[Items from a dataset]
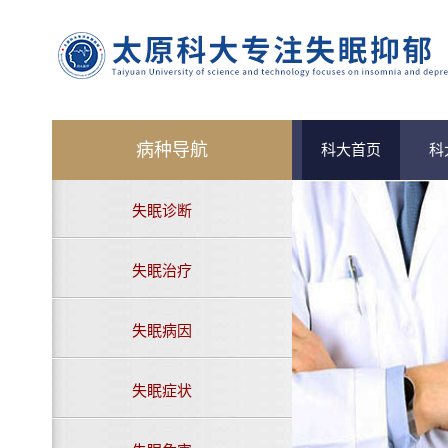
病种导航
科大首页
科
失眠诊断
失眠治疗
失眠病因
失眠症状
==
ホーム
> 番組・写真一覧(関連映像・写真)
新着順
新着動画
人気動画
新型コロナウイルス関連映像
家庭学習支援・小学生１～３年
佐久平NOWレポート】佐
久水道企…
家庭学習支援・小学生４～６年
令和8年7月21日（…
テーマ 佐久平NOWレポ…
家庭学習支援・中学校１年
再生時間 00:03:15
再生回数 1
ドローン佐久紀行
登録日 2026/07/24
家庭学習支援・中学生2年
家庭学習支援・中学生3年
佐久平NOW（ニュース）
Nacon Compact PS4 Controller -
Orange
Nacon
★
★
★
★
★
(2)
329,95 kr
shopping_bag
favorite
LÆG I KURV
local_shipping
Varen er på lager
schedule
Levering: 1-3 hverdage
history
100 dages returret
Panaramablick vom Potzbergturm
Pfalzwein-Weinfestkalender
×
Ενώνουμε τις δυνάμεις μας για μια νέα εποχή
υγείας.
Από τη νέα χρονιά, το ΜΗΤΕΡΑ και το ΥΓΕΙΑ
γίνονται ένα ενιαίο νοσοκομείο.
==
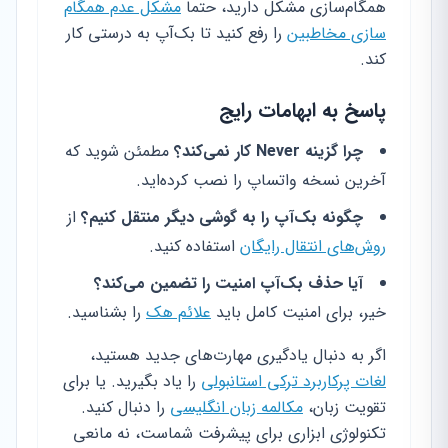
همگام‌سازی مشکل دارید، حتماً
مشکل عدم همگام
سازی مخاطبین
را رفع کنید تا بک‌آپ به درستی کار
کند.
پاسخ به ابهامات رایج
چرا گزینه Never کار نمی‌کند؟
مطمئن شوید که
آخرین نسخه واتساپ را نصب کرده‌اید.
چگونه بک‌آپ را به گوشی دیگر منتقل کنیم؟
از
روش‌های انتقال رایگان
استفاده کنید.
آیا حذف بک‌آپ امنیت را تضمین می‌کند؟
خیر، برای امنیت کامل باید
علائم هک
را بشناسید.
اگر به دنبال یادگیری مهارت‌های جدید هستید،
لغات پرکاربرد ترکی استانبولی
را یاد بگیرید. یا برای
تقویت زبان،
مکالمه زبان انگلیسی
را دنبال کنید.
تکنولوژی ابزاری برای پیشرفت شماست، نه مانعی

Exercise description:
Pull every line containing "همگام" out of the records.

Solution to the problem:
همگام‌سازی مشکل دارید، حتماً
مشکل عدم همگام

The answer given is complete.